**Provided information:**
═══
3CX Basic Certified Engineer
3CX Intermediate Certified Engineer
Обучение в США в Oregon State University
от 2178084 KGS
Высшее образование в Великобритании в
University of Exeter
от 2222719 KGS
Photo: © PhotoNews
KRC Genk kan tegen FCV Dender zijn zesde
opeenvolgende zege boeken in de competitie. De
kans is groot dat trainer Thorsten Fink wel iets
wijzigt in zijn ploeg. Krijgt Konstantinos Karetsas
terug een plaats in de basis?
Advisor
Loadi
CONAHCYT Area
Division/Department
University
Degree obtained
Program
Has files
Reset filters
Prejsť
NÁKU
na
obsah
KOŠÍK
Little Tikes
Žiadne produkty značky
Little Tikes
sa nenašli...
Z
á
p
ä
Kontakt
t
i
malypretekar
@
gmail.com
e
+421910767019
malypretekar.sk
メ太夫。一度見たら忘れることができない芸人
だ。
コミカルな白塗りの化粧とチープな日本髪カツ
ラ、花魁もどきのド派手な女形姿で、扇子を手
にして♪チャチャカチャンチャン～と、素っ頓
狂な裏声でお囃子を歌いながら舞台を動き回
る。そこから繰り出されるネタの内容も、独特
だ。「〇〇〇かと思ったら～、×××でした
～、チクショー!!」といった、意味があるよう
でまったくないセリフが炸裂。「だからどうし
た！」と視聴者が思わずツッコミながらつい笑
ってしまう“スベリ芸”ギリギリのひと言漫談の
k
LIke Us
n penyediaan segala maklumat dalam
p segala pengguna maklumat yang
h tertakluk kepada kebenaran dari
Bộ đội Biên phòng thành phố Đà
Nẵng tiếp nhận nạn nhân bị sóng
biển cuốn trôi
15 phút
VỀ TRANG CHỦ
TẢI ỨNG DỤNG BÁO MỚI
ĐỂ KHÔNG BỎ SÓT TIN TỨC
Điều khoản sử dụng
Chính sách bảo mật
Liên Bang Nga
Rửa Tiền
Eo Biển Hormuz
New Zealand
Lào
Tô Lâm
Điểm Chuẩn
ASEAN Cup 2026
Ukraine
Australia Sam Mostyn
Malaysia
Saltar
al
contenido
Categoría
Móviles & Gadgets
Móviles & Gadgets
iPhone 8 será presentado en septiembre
═══
**Work task:**
From the records above, copy each line in which the string "Certified" occurs.

**Answer to this problem:**
3CX Basic Certified Engineer
3CX Intermediate Certified Engineer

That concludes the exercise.